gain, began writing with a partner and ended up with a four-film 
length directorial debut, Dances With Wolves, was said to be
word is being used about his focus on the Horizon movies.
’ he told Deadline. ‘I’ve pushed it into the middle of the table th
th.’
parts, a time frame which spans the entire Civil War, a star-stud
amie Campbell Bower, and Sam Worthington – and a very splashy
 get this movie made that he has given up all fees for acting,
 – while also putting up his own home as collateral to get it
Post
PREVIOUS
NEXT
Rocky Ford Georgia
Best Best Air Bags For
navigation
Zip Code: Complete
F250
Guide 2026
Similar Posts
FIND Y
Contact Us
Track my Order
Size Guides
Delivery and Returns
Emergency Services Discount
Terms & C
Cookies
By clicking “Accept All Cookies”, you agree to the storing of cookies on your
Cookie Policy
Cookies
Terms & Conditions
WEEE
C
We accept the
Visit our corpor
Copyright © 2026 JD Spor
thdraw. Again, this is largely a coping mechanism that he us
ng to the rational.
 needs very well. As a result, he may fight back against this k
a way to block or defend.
▬▬▬
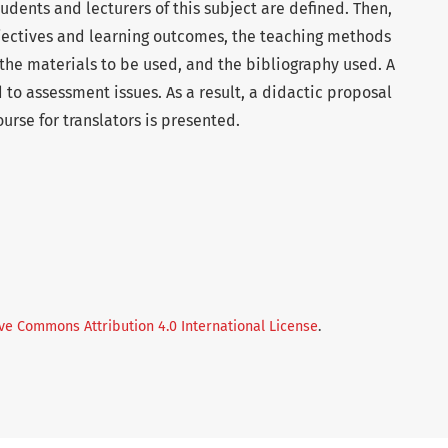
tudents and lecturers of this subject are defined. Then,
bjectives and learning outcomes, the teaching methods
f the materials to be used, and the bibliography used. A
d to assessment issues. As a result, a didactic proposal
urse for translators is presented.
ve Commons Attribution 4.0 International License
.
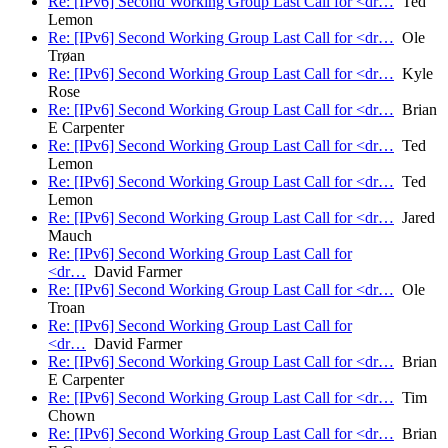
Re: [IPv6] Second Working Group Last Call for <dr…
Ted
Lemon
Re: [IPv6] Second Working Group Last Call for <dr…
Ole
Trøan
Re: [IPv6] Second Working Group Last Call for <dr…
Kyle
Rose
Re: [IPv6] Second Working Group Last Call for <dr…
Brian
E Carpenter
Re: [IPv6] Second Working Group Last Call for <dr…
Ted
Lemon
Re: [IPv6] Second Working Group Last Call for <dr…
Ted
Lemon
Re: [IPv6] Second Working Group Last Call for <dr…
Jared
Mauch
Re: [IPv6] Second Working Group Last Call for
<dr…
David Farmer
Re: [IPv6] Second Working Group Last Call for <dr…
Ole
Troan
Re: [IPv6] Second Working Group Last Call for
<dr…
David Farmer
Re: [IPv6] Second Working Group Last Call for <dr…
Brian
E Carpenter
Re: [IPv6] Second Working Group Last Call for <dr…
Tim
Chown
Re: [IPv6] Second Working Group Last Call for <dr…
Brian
▬▬▬
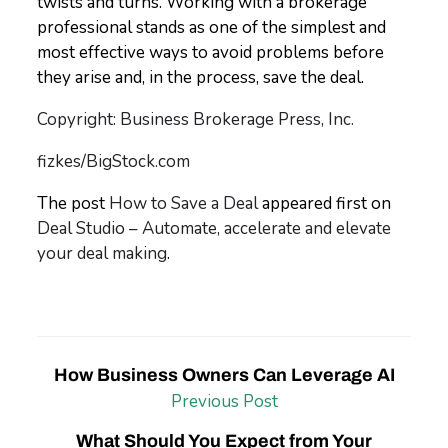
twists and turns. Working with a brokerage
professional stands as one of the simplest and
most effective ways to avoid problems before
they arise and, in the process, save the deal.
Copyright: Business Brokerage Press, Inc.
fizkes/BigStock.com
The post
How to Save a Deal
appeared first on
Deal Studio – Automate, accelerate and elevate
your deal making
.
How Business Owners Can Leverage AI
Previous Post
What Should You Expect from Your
▬▬▬
Please go over the data above and copy each line with "used" in it.

word is being used about his focus on the Horizon movies.
f the materials to be used, and the bibliography used. A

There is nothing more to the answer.